Mit dem S300 liefert Dell einen vielseitigen Kurzdistanzbeamer für den Unterrichts- und Konferenzraum. In kleinen Räumen kann er schon aus einem Meter Distanz ein großes Bild von 2,20 Meter Diagonale erzeugen. Mit 2200 ANSI-Lumen verfügt er über eine große Helligkeit auch in hellen Umgebungen.

Die native WXGA-Auflösung mit 1.280 x 800 Bildpunkten sowie der hohe Kontrast von 2.400:1 sorgen für ein brillantes und beeindruckendes Bild. Mit seinem digitalen HDMI-Eingang und zahlreichen analogen Buchsen verbindet sich der S300 mit einer großen Zahl von Bildquellen, der eingebaute Lautsprecher sorgt mit 8 Watt für den Ton. Auch Multimedia kommt nicht zu kurz, die HD-ready Auflösung 720p wird skalierungsfrei projiziert. 3D-Projektion mit DLP Link ist ebenfalls möglich.

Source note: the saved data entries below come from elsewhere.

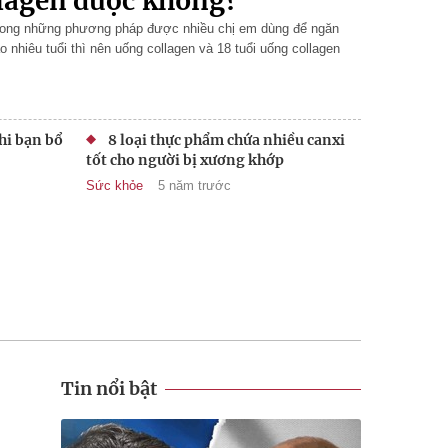
llagen được không?
 trong những phương pháp được nhiều chị em dùng để ngăn
 nhiêu tuổi thì nên uống collagen và 18 tuổi uống collagen
khi bạn bổ
8 loại thực phẩm chứa nhiều canxi
tốt cho người bị xương khớp
Sức khỏe
5 năm trước
Tin nổi bật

In unserem Test nehmen wir den Dell S300 unter die Lupe, um herauszufinden, mit welchen Leistungen der Projektor aufwarten kann.

Lieferumfang

Der S300 ist kompakt und handlich verpackt, dem gut 5 Kilogramm schweren Karton fehlt nur ein Tragegriff. Im Inneren finden wir obenauf einen kleinen Innenkarton mit dem Zubehör, darunter steckt der Projektor gut gesichert in einem Luftpolstereinsatz und einer dünnen Schaumfolie. Der Schutzdeckel für das Objektiv ist bereits aufgesteckt.

Der Zubehörkarton des Dell S300 enthält nur das Nötigste: je ein Kabel für Stromversorgung und VGA, die Fernbedienung mit zwei AAA-Batterien, eine vielsprachige Kurzanleitung und eine CD. Wie üblich fehlt das HDMI-Kabel, aber auch ein D-Sub-Komponenten-Adapter oder ein USB-Kabel sucht man vergeblich.

Die CD enthält lediglich das ausführliche Benutzerhandbuch in zahlreichen Sprachen als PDF- und HTML-Version. Bildschirmtreiber, Farbprofile oder Verwaltungsprogramme werden nicht mitgeliefert.

Gestaltung

Der Karton ist kompakt aber nicht klein, dasselbe gilt für den Projektor. Bei der angegebenen Tiefe von 247 Millimetern ist das Objektiv schon berücksichtigt, die tatsächliche Höhe bei voll eingedrehten Füßen beträgt allerdings 112 statt 99 Millimeter. Mit gut 3,0 Kilogramm Gewicht ist der S300 im Unternehmen handlich und bequem zu transportieren, ein federleichter Reisebegleiter ist er aber nicht. Eine Tragetasche wird auch nicht mitgeliefert.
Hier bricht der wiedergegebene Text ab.